_Your assignment:_ Show every line of the data that includes the word "Хэйворда".
# # # #
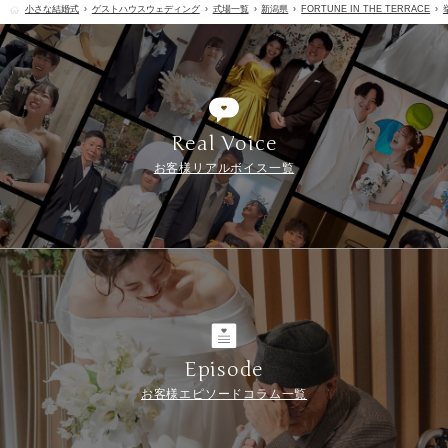
小さな結婚式
ゲストハウスウェディング
式場一覧
新潟県
FORTUNE IN THE TERRACE
Real Voice
お客様リアルボイス一覧
Episode
お客様エピソードコラム一覧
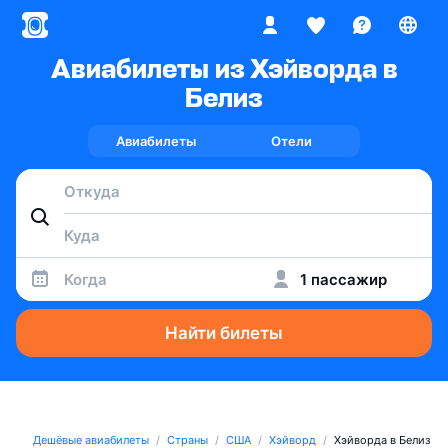
Авиабилеты из Хэйворда в
Белиз
Авиабилеты
Отели
Когда
1 пассажир
Найти билеты
Дешёвые авиабилеты
Страны
США
Хэйворд
Хэйворда в Белиз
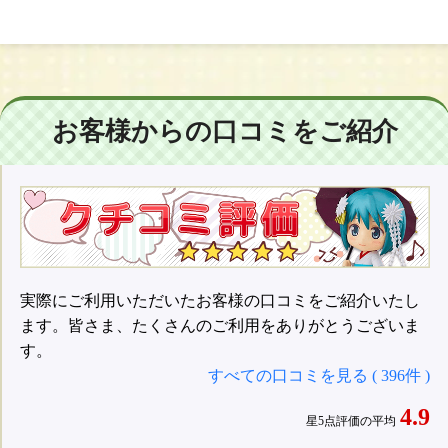
お客様からの口コミをご紹介
実際にご利用いただいたお客様の口コミをご紹介いたし
ます。皆さま、たくさんのご利用をありがとうございま
す。
すべての口コミを見る ( 396件 )
4.9
星5点評価の平均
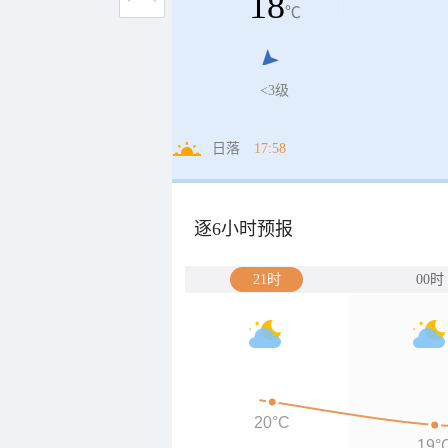
18
℃
<3级
日落
17:58
逐6小时预报
21时
00时
20°C
19°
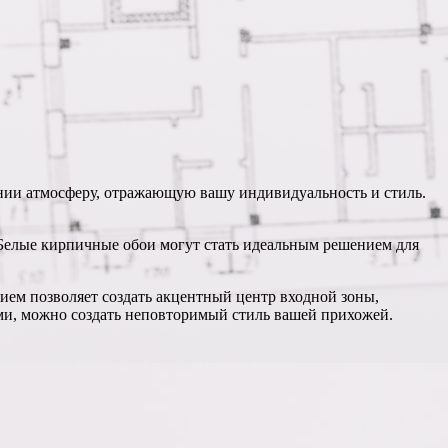
ении атмосферу, отражающую вашу индивидуальность и стиль.
 Белые кирпичные обои могут стать идеальным решением для
ием позволяет создать акцентный центр входной зоны,
ами, можно создать неповторимый стиль вашей прихожей.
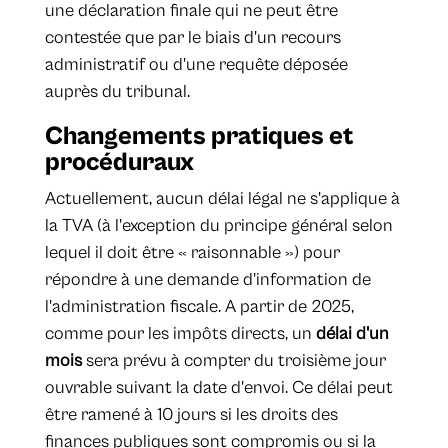
une déclaration finale qui ne peut être
contestée que par le biais d'un recours
administratif ou d'une requête déposée
auprès du tribunal.
Changements pratiques et
procéduraux
Actuellement, aucun délai légal ne s'applique à
la TVA (à l'exception du principe général selon
lequel il doit être « raisonnable ») pour
répondre à une demande d'information de
l'administration fiscale. A partir de 2025,
comme pour les impôts directs, un
délai d'un
mois
sera prévu à compter du troisième jour
ouvrable suivant la date d'envoi. Ce délai peut
être ramené à 10 jours si les droits des
finances publiques sont compromis ou si la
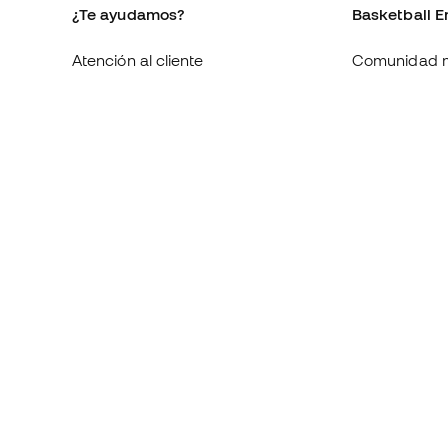
¿Te ayudamos?
Basketball E
Atención al cliente
Comunidad 
Cambios y devoluciones
Quienes som
Equivalencia de tallas de
Trabaja con 
zapatillas
Condiciones 
Compliance
contratación
Canal de denuncias
Política de c
Webs internacionales de
Politica de p
Basketball Emotion
Aviso legal
y:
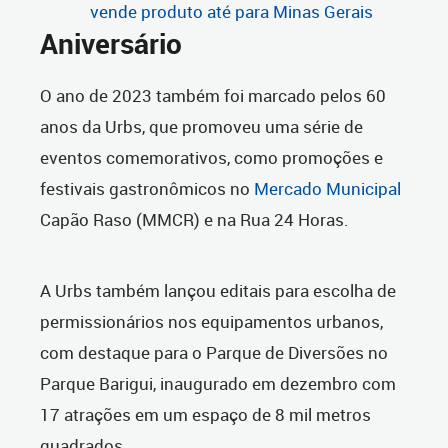
vende produto até para Minas Gerais
Aniversário
O ano de 2023 também foi marcado pelos 60
anos da Urbs, que promoveu uma série de
eventos comemorativos, como promoções e
festivais gastronômicos no
Mercado Municipal
Capão Raso (MMCR) e na Rua 24 Horas.
A Urbs também lançou editais para escolha de
permissionários nos equipamentos urbanos,
com destaque para o Parque de Diversões no
Parque Barigui, inaugurado em dezembro com
17 atrações em um espaço de 8 mil metros
quadrados.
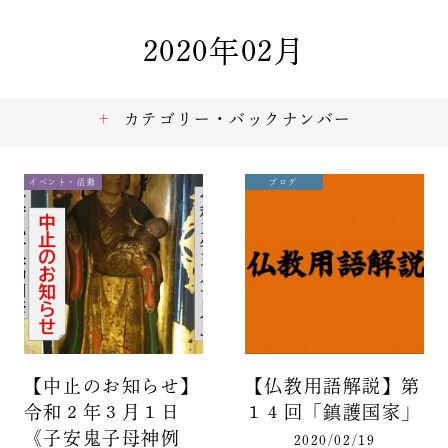
2020年02月
カテゴリー・バックナンバー
イベント・活動
ブログ
【中止のお知らせ】
【仏教用語解説】第
令和２年３月１日
１４回「鎮護国家」
《子安鬼子母神例
2020/02/19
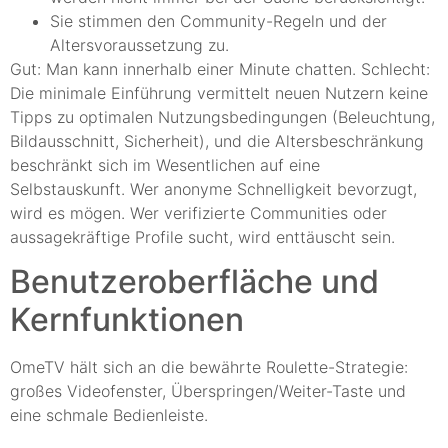
Sie stimmen den Community-Regeln und der
Altersvoraussetzung zu.
Gut: Man kann innerhalb einer Minute chatten. Schlecht:
Die minimale Einführung vermittelt neuen Nutzern keine
Tipps zu optimalen Nutzungsbedingungen (Beleuchtung,
Bildausschnitt, Sicherheit), und die Altersbeschränkung
beschränkt sich im Wesentlichen auf eine
Selbstauskunft. Wer anonyme Schnelligkeit bevorzugt,
wird es mögen. Wer verifizierte Communities oder
aussagekräftige Profile sucht, wird enttäuscht sein.
Benutzeroberfläche und
Kernfunktionen
OmeTV hält sich an die bewährte Roulette-Strategie:
großes Videofenster, Überspringen/Weiter-Taste und
eine schmale Bedienleiste.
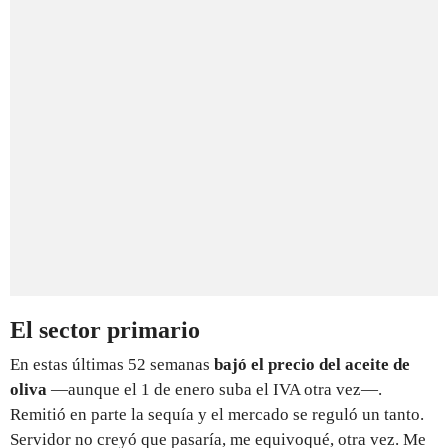
El sector primario
En estas últimas 52 semanas
bajó el precio del aceite de
oliva
—aunque el 1 de enero suba el IVA otra vez—.
Remitió en parte la sequía y el mercado se reguló un tanto.
Servidor no creyó que pasaría, me equivoqué, otra vez. Me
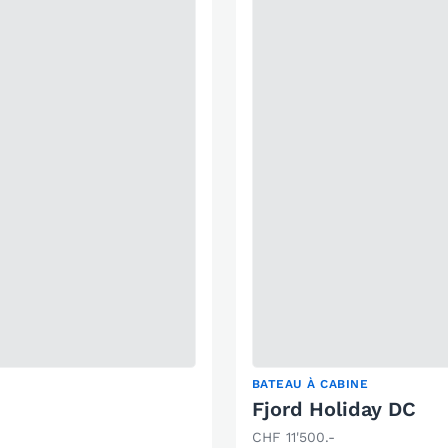
BATEAU À CABINE
Fjord Holiday DC
CHF 11'500.-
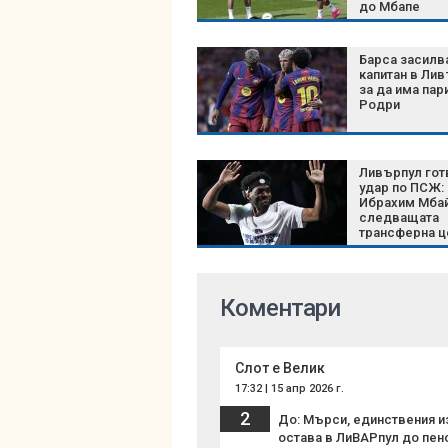
до Мбапе
Барса засилв
капитан в Лив
за да има пар
Родри
Ливърпул гот
удар по ПСЖ:
Ибрахим Мбай
следващата
трансферна ц
Коментари
Слот е Велик
17:32 | 15 апр 2026 г.
2
До: Мърси, единствения из
остава в ЛиВАРпул до пенс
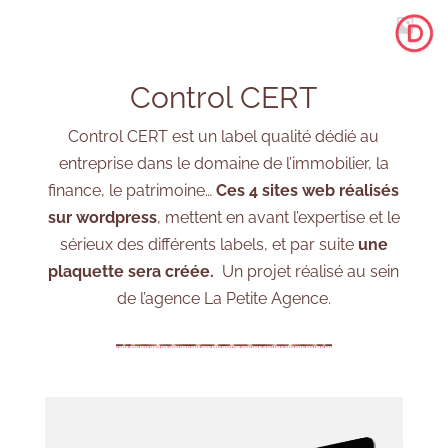
Control CERT
Control CERT est un label qualité dédié au
entreprise dans le domaine de l’immobilier, la
finance, le patrimoine…
Ces 4 sites web réalisés
sur wordpress
, mettent en avant l’expertise et le
sérieux des différents labels, et par suite
une
plaquette sera créée.
Un projet réalisé au sein
de l’agence La Petite Agence.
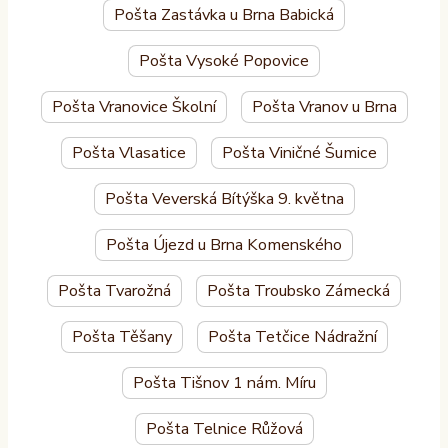
Pošta Zastávka u Brna Babická
Pošta Vysoké Popovice
Pošta Vranovice Školní
Pošta Vranov u Brna
Pošta Vlasatice
Pošta Viničné Šumice
Pošta Veverská Bítýška 9. května
Pošta Újezd u Brna Komenského
Pošta Tvarožná
Pošta Troubsko Zámecká
Pošta Těšany
Pošta Tetčice Nádražní
Pošta Tišnov 1 nám. Míru
Pošta Telnice Růžová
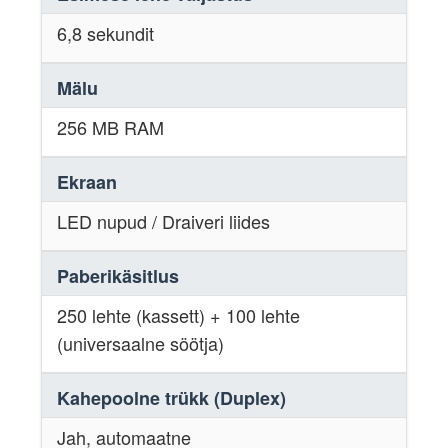
6,8 sekundit
Mälu
256 MB RAM
Ekraan
LED nupud / Draiveri liides
Paberikäsitlus
250 lehte (kassett) + 100 lehte
(universaalne söötja)
Kahepoolne trükk (Duplex)
Jah, automaatne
# # # #
_Expected answer:_
Авиабилеты из Хэйворда в
Хэйворда в Белиз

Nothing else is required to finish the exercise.